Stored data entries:
------------------------------
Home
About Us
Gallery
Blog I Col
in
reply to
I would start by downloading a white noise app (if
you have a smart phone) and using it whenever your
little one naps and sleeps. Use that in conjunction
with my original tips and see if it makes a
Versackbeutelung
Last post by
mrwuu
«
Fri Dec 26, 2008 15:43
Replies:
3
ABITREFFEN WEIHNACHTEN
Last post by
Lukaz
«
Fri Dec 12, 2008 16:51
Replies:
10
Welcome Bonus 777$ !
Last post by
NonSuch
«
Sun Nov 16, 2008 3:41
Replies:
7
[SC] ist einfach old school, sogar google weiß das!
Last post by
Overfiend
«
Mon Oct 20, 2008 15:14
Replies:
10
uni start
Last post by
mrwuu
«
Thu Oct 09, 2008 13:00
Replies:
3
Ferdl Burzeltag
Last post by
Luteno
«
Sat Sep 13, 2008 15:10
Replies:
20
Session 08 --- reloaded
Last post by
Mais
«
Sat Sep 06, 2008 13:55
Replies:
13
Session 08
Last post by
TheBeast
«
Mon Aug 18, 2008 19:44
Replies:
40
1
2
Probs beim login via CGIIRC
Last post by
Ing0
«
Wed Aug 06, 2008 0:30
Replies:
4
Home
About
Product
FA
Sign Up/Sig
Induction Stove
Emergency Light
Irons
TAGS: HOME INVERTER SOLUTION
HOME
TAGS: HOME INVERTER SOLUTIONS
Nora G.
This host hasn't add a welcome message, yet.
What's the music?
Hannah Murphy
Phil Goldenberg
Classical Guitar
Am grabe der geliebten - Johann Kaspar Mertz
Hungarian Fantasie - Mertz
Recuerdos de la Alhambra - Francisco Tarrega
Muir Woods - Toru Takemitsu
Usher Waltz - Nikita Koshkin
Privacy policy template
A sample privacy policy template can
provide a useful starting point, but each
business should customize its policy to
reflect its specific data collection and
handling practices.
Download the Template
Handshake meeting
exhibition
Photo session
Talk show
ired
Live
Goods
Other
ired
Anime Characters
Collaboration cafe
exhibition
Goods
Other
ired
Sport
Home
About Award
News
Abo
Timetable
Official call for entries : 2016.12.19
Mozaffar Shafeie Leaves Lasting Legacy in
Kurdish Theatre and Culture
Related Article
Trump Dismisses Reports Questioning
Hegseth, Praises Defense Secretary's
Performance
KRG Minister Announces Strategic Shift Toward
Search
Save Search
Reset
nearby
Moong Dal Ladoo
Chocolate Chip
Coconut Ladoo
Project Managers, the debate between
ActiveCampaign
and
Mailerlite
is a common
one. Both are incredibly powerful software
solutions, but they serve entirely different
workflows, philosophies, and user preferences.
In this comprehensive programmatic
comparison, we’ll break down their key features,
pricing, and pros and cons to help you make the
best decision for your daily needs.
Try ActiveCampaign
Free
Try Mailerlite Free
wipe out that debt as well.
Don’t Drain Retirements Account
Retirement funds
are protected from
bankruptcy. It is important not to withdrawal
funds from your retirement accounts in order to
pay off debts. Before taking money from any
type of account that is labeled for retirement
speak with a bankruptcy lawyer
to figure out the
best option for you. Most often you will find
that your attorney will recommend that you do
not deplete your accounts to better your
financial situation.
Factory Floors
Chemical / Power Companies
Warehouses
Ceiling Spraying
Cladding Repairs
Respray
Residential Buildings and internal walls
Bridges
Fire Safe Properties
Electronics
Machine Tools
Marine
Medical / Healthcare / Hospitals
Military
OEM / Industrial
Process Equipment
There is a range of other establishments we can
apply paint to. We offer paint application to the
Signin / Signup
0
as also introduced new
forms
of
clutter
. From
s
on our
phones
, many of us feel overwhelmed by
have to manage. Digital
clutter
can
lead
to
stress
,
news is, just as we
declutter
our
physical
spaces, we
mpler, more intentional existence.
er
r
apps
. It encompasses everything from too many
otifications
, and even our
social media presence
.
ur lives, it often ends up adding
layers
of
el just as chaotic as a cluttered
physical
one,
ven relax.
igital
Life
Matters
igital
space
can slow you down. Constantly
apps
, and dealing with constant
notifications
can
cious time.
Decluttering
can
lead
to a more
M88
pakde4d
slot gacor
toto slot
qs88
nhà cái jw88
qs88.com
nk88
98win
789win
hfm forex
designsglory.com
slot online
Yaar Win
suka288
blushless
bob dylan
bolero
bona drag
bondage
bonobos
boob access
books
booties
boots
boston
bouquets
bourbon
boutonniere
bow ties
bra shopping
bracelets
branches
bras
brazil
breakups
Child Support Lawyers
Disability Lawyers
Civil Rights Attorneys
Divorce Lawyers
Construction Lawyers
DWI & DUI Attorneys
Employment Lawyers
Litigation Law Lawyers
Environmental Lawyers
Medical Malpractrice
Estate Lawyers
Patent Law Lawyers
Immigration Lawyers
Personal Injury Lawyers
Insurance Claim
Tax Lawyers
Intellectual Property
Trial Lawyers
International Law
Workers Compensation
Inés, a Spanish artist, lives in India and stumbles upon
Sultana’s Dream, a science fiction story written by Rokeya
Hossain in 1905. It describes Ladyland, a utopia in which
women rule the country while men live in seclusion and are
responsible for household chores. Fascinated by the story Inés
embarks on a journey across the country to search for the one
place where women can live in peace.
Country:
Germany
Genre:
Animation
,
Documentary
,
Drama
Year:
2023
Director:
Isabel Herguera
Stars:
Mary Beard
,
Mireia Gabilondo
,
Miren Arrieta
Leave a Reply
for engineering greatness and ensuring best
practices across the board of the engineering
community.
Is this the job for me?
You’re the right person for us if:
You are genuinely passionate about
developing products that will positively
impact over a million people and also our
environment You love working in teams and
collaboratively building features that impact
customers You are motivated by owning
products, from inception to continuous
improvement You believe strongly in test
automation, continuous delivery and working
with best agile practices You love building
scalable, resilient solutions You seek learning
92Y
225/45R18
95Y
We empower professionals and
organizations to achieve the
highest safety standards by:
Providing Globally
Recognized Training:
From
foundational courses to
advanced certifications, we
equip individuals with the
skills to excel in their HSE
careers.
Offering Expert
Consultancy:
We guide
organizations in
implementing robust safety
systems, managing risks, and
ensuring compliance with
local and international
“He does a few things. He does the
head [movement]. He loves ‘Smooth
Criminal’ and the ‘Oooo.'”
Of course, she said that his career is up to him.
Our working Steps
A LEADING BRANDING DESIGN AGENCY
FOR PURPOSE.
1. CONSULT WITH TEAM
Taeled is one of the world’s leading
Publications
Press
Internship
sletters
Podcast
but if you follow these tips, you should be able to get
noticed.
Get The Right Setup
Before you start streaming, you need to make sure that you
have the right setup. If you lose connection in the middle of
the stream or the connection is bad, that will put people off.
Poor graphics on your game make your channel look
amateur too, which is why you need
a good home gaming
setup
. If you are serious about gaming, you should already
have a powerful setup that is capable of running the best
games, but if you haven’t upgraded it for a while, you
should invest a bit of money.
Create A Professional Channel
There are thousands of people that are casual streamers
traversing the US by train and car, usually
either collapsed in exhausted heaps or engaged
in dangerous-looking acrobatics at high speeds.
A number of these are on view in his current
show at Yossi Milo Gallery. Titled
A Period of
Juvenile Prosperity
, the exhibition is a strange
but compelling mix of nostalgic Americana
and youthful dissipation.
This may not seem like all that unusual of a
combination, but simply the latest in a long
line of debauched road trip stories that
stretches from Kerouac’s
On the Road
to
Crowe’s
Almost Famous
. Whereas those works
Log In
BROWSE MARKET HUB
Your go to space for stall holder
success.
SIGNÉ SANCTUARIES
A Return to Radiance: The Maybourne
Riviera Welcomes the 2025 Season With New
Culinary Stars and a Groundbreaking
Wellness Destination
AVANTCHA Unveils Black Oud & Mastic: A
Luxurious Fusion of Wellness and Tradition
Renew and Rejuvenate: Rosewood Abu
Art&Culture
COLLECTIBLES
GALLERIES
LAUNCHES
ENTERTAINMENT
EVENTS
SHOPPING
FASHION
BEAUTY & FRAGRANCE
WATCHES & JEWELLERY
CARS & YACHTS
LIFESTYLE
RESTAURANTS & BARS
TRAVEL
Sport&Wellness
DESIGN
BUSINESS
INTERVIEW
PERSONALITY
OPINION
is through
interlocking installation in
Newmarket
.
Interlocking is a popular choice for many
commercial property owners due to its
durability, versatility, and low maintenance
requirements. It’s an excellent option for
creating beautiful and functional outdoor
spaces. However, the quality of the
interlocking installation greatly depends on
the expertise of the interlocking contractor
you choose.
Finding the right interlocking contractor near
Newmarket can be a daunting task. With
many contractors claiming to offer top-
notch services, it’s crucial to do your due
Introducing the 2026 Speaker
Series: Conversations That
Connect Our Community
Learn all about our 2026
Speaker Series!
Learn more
------------------------------
Where a line of the entries contains "ActiveCampaign", report that line.

- Problem solution:
ActiveCampaign
Try ActiveCampaign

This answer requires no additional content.